>>>>
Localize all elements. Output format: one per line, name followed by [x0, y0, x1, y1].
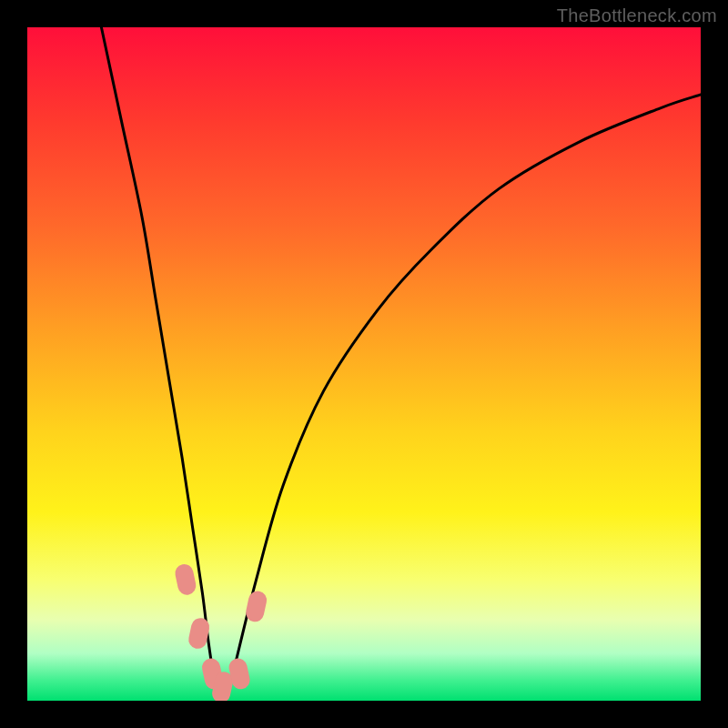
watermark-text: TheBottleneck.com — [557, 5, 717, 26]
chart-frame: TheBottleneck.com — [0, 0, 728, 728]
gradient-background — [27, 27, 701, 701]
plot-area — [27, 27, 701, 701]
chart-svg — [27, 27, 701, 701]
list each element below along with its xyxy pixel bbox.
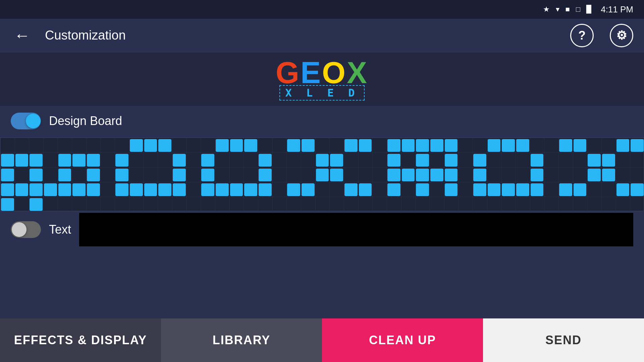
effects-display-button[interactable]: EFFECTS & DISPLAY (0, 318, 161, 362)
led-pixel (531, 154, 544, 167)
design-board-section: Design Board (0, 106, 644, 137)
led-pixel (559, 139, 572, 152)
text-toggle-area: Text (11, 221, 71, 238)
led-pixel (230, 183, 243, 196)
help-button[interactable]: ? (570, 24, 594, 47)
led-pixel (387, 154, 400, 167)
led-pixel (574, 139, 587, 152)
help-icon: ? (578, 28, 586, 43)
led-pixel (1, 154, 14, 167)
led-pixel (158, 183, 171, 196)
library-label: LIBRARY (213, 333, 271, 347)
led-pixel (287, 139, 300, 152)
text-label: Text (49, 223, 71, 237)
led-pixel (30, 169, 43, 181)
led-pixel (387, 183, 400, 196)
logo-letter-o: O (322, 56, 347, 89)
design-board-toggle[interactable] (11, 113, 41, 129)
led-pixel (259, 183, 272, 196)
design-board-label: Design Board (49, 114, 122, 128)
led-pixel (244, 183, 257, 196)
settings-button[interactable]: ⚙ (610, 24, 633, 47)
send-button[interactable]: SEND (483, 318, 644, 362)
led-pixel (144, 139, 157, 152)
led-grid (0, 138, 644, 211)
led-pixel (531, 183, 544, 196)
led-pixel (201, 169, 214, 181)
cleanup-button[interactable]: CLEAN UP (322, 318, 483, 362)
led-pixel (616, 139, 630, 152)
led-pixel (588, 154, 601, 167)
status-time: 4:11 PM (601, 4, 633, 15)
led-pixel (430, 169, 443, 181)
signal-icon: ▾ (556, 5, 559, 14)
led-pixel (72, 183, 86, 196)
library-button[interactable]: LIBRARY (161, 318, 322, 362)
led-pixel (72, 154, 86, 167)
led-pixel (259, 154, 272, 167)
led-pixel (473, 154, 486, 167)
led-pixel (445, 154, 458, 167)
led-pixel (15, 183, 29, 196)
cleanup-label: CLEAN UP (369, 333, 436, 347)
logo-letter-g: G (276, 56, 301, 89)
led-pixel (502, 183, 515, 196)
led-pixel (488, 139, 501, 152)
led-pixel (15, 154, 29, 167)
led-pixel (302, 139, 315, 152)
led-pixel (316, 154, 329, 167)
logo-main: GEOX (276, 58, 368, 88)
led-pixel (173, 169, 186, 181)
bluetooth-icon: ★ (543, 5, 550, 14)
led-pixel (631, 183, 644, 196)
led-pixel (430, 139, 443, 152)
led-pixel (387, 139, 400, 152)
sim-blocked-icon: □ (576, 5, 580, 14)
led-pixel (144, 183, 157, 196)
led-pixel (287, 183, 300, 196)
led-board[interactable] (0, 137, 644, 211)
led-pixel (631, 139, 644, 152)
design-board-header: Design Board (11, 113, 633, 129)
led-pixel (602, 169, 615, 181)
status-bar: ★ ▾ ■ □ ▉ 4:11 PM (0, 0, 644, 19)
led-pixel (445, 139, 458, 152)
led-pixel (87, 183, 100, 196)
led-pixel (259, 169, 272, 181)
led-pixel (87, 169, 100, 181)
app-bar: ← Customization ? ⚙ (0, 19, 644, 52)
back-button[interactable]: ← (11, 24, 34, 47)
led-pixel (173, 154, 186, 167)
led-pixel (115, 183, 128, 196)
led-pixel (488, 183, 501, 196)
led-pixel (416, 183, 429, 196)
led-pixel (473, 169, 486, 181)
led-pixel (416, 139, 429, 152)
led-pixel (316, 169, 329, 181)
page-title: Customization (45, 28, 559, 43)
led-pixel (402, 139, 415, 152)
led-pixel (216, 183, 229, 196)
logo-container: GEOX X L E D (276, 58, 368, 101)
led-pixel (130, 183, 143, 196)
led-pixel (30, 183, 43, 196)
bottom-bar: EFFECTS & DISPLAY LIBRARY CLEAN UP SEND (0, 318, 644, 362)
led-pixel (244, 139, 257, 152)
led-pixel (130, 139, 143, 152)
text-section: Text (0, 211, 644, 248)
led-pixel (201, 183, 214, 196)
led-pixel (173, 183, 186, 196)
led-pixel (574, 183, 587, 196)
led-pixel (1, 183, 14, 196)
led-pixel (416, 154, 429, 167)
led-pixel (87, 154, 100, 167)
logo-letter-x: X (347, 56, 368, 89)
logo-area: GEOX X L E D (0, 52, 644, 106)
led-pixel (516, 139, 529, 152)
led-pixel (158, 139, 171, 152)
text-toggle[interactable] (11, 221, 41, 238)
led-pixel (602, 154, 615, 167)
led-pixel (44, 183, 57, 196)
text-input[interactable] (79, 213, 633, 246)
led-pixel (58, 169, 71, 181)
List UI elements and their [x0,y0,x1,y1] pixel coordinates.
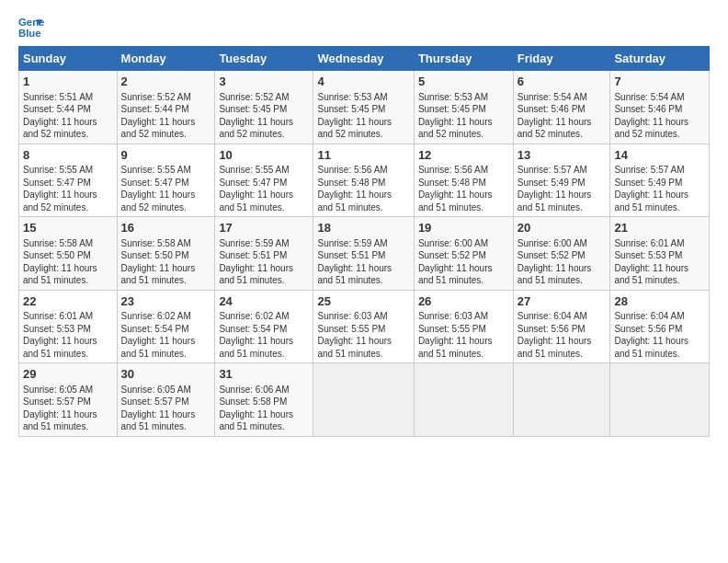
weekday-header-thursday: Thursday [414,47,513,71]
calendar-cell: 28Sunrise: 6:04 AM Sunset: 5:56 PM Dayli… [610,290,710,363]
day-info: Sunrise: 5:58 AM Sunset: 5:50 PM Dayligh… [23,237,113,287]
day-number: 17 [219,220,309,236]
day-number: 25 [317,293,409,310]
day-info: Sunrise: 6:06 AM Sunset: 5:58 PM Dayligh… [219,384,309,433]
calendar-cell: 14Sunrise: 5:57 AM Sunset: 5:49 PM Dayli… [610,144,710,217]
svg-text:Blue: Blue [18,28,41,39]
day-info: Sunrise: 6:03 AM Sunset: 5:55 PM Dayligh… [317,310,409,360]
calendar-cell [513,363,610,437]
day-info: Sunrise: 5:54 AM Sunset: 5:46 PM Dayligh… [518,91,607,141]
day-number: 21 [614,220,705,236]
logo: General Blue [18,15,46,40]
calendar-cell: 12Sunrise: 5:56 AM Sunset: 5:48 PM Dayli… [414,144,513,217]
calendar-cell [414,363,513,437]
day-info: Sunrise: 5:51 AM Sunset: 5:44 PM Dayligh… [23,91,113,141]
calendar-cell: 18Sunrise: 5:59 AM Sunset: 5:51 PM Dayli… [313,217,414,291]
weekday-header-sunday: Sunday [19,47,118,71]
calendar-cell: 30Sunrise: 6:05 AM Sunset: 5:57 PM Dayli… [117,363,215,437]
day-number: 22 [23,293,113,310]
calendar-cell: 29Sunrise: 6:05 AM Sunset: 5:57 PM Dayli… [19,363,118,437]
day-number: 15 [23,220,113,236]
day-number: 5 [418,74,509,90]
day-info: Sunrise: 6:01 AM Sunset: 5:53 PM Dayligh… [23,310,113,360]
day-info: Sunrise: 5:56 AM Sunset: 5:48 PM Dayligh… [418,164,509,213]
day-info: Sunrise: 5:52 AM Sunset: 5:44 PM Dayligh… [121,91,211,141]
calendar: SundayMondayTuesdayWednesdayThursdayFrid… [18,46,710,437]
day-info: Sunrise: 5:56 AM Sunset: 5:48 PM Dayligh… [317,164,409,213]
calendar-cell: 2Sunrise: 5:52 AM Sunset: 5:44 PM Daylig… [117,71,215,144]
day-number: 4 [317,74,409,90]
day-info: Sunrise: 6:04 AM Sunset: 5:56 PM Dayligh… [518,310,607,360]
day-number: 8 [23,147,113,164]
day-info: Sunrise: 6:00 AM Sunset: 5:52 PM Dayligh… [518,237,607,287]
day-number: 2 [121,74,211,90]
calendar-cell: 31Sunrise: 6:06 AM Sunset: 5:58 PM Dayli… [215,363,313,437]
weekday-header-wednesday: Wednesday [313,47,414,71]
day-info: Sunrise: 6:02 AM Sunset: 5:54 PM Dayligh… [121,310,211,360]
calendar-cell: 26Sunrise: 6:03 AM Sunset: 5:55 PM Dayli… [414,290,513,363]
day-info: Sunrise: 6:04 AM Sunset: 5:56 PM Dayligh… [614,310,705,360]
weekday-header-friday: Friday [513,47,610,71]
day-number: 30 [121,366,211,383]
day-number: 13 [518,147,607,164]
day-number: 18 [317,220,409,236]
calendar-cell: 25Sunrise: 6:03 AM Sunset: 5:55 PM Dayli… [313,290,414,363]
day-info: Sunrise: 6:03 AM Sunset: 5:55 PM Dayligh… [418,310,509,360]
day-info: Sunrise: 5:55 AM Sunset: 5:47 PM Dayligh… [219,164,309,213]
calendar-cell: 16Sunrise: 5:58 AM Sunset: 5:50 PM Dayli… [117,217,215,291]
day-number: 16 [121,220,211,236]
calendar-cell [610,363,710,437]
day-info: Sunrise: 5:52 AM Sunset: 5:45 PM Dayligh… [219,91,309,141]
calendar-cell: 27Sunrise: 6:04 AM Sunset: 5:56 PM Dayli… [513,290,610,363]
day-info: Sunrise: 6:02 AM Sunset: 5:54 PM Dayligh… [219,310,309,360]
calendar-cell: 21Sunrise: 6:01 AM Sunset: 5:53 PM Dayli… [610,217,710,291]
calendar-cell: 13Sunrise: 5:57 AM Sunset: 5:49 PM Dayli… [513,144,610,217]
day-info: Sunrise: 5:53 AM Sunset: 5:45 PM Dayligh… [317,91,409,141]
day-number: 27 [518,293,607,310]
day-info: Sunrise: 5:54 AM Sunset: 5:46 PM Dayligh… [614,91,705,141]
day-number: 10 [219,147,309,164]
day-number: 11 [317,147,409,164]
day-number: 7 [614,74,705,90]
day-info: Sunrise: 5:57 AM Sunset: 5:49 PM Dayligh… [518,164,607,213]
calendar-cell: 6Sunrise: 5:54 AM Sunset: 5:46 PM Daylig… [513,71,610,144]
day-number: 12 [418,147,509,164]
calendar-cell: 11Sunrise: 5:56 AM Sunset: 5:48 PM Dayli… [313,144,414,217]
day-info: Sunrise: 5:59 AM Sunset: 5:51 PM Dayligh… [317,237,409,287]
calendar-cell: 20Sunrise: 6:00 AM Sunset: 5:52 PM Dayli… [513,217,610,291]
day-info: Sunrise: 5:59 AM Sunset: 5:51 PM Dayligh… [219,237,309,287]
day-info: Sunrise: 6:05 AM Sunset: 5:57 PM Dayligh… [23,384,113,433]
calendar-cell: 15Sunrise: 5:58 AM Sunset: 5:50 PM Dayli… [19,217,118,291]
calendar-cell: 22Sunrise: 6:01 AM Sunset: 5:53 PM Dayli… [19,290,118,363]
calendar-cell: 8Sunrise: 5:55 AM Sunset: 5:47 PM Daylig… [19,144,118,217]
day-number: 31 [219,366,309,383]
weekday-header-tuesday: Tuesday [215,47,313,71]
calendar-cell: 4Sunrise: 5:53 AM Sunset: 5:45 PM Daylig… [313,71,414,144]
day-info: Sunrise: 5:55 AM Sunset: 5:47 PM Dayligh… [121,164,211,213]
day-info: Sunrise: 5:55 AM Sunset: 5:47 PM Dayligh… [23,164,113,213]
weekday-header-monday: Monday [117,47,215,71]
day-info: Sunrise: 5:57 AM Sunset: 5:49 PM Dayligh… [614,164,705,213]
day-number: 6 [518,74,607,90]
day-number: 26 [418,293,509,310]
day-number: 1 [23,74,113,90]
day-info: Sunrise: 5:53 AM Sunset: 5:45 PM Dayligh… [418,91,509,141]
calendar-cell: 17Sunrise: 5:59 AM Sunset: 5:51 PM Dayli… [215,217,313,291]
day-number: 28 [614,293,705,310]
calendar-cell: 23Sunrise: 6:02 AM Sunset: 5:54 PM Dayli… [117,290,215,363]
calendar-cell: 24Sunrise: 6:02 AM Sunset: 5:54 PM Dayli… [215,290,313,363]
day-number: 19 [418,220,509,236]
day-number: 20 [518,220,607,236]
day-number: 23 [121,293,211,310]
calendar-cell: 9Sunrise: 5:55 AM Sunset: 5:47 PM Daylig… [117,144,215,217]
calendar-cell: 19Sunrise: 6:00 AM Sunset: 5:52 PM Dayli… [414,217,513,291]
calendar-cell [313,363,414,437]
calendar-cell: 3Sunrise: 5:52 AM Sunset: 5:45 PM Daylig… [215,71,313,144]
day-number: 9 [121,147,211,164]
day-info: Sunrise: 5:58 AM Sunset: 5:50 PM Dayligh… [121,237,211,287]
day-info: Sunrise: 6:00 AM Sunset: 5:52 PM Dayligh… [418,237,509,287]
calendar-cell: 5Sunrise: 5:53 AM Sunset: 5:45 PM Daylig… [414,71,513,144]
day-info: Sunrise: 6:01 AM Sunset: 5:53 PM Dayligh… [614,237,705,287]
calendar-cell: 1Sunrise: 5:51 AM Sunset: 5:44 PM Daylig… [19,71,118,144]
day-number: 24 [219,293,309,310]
<<<<
● Requirement: Your answer should be a single number: how many lines in the listing above contain "icon"?

● Written response: 4